The album starts in fine style with the psychedelic I Found The F, a song with clear 60s influences – a texture promoted by Keenan’s deadpan yet dreamy lyrical style, which is spoken in sections on the opener.
The multi-layered Black Cat meanwhile is pure Stereolab. There is so much going on at the same time during this track with its distorted crackly electronica, driving hypnotic beat and a melodic tune which will have you tapping your fingers as Keenan sings of the “Black cat getting curiouser and curiouser”.
Haunting title track Tender Buttons creates an image of Keenan in the role of a witch stirring her pot while concocting a spell, while the album’s first single, America’s Boy lifts the tempo back up again.

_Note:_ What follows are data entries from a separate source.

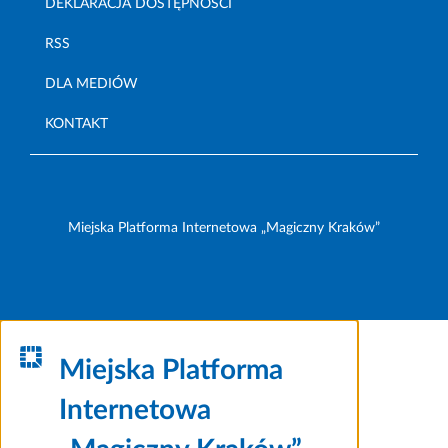
DEKLARACJA DOSTĘPNOŚCI
RSS
DLA MEDIÓW
KONTAKT
Miejska Platforma Internetowa „Magiczny Kraków”
Miejska Platforma
Internetowa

The standout track on the collection however must surely be Tears In The Typing Pool. A truly beautiful song about a girl who has just written a heartfelt letter ending a relationship, it is the most striped down song on the album and showcases Keenan’s angelic voice perfectly.
After that, Corporeal passes by without really making an impression as does the repetitive Bit 35, the first of two short instrumental tracks which serve the roles of commercial breaks. The second of these, the deceivingly named Evil Is Coming, offers a pleasant floaty sound worlds away from the crunching electronica prominent elsewhere.
Arc Of A Journey is another song with a spacey feel to it, transporting you from one planet in that solar system of songs to another. Amongst a cascade of beeps and whirly sounds, Keenan sings of the “constellation of Orion” being “repositioned like the post-atomic line”. It couldn’t get more astrological if Patrick Moore released an album of xylophone ditties.
The bouncy Michael A Grammar is definite single material, while the tempo drops once more for the droning Subject To The Ladder and Goodbye Girls is another song muddled with a mass of muffled electronica, this time with a seedy subject matter. Penultimate track You And Me In Time has a slow meandering menacing feel to it, perhaps the contemplations of a stalker, before the album drifts away with the eerie I Found The End.
One of the finest exports from the consistently high-quality conveyor-belt that is Warp Records, Broadcast have produced arguably their finest moment and an album that is like a spaceship full of peaceful aliens landing in your garden and taking you on a cruise around the galaxy.